Once you understand introversion and extroversion as preferences for certain levels of stimulation, you can begin consciously trying to situate yourself in environments favorable to your own personality--neither over-stimulating nor understimulating, neither boring nor anxiety-making. You can optimize your life in terms of what personality psychologists call "optimal levels of arousal" and what I call "sweet spots," and by doing so feel more energetic and alive than before.
Your sweet spot is the place where you're optimally stimulated. You probably seek it out already without being aware that you're doing so. Imagine that you're lying contentedly in a hammock reading a great novel. This is a sweet spot. But after half an hour you realize that you've read the same sentence five times; now you're understimulated. So you call a friend and go out for brunch--in other words, you ratchet up your stimulation level--and as you laugh and gossip over blueberry pancakes, you're back, thank goodness, inside your sweet spot. But this agreeable state lasts only until your friend--an extrovert who needs much more stimulation than you do--persuades you to accompany her to a block party, where you're now confronted by loud music and a sea of strangers.
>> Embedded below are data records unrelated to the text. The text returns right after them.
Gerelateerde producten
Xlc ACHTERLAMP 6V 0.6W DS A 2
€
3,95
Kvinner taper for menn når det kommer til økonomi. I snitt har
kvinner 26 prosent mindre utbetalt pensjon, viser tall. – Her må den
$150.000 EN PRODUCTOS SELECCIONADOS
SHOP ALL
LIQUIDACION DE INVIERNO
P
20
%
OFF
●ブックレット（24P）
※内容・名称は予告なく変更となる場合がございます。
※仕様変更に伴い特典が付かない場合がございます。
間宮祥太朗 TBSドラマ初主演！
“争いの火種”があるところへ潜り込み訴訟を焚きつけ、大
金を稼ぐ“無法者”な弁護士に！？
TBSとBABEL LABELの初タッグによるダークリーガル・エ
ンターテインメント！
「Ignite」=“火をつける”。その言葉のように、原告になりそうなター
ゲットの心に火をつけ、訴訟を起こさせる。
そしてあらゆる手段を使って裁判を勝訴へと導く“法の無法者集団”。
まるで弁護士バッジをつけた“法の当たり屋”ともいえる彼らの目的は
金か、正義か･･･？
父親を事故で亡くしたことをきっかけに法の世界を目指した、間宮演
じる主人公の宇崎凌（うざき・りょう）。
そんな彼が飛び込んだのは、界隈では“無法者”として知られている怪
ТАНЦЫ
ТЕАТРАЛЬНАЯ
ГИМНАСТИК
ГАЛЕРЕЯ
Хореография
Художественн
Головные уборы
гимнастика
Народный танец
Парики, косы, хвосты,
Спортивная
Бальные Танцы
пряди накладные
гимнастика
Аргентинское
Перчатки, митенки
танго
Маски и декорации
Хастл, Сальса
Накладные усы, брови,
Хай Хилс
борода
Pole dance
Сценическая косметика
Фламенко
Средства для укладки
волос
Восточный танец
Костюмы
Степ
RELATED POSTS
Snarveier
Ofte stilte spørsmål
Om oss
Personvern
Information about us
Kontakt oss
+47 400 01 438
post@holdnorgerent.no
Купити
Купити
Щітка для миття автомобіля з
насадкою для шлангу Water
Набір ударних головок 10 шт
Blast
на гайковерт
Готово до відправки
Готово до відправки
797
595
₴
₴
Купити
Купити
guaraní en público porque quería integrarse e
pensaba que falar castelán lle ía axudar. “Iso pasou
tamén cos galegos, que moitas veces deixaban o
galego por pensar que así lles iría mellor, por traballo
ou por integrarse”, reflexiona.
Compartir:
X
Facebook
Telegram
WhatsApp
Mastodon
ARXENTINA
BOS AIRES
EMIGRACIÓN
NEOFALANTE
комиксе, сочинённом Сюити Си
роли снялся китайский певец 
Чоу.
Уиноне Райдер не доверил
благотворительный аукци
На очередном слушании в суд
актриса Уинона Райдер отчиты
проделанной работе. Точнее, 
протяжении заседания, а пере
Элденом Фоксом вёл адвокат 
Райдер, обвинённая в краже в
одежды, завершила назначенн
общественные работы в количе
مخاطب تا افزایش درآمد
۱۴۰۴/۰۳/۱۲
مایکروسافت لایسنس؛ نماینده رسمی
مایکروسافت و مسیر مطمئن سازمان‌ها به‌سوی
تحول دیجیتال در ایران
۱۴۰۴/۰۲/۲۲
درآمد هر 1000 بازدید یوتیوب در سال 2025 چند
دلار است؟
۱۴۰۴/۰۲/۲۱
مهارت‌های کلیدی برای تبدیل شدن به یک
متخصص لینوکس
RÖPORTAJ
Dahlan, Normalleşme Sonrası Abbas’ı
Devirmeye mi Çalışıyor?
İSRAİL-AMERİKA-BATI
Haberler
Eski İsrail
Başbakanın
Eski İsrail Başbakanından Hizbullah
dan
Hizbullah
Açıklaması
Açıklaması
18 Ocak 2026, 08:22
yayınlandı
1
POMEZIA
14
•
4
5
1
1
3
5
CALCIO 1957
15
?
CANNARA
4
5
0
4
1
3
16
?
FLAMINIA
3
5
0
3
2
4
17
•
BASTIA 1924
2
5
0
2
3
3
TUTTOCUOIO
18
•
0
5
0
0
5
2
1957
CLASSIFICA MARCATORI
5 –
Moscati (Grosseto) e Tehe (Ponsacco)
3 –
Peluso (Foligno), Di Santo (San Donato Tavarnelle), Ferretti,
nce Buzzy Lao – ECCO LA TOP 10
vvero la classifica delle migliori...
Your friend's neighbors seem affable enough, but you feel pressured to make small talk above the din of music. Now--bang, just like that--you've fallen out of your sweet spot, except this time you're overstimulated. And you'll probably feel that way until you pair off with someone on the periphery of the party for an in-depth conversation, or bow out altogether and return to your novel.
Imagine how much better you'll be at this sweet-spot game once you're aware of playing it. You can set up your work, your hobbies, and your social life so that you spend as much time inside your sweet spot as possible."